5 Tips for Getting Healthy Foods on Campus
Filed under: Fresh Healthy Vending | Tags: | April 25th, 2012
According to the U.S. Census Bureau, there are roughly 76 million students in the country. These students range from nursery school to college. Many attend campuses that lack healthy food options that are readily available. This issue has come to theforefront through the “Jamie Oliver’s Food Revolution” show, and with the government stepping in to make legislative changes. But the most effective way to inspire change in the foods being offered begins locally.
“When schools do not provide healthy food options, students and parents really need to get involved,” explains Jolly Backer, the chief executive officer of Fresh Healthy Vending (www.freshvending.com), a company specializing in vending machines that are stocked with all-healthy options. “Many people are making effective changes on campuses across the country. The power in making this happen lies with those who attend the school or, in the case of younger children, with their parents.”
For those who would like to see their school campus provide healthier food options, whether in a primary school or on a college campus, there are several things they can do. Here are five tips for getting healthy foods on campus:
1. Get involved. When schools are aware that the students and parents want healthy food options to be available, they will be more likely to instigate change to bring it about. Rather than just wishing for healthier options, people need to be proactive.
2. Involve others. There are likely many other students and parents who feel the same way. Find others who want the same thing, and form a group or task force. The more people involved in asking for change, the better.
3. Get creative. There will always be some people who support the cause but don’t want to be active in the group. Get them to sign a petition for healthier food options, write a letter to the campus newspaper or school board, etc.
4. Employ departments. Each school or college campus has particular departments that may join the effort to bring about healthy food options.

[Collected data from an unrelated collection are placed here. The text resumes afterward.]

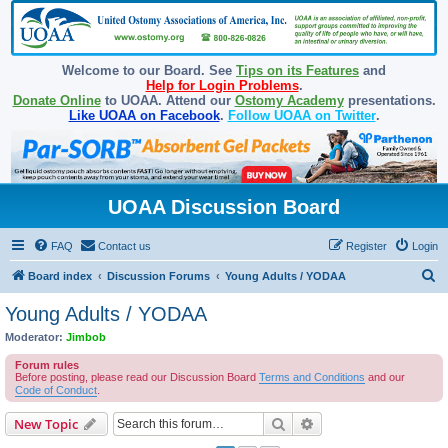
Welcome to our Board. See
Tips on its Features
and
Help for Login Problems
.
Donate Online
to UOAA. Attend our
Ostomy Academy
presentations.
Like UOAA on Facebook
.
Follow UOAA on Twitter
.
UOAA Discussion Board
FAQ
Contact us
Register
Login
S
Board index
Discussion Forums
Young Adults / YODAA
e
Young Adults / YODAA
a
Moderator:
Jimbob
r
Forum rules
c
Before posting, please read our Discussion Board
Terms and Conditions
and our
Code of Conduct
.
h
Search
Advanced search
New Topic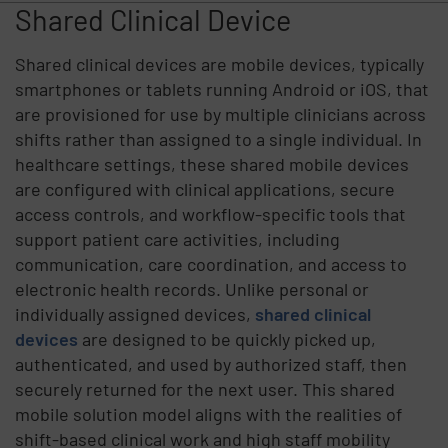
Shared Clinical Device
Shared clinical devices are mobile devices, typically
smartphones or tablets running Android or iOS, that
are provisioned for use by multiple clinicians across
shifts rather than assigned to a single individual. In
healthcare settings, these shared mobile devices
are configured with clinical applications, secure
access controls, and workflow-specific tools that
support patient care activities, including
communication, care coordination, and access to
electronic health records. Unlike personal or
individually assigned devices,
shared clinical
devices
are designed to be quickly picked up,
authenticated, and used by authorized staff, then
securely returned for the next user. This shared
mobile solution model aligns with the realities of
shift-based clinical work and high staff mobility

Try to work with them to make it happen. Start with such groups as the student body government and health department.
5. Be consistent. Although fighting for change can become frustrating if results don’t happen soon enough, it is important to remain polite and professional. Also, don’t easily give up. Sometimes it takes a while for changes to work their way through the proper channels.
“Healthy food options, even for those on the run, should be readily available,” added Backer. “So it is really just a matter of people letting their schools and colleges know that it is indeed wanted.”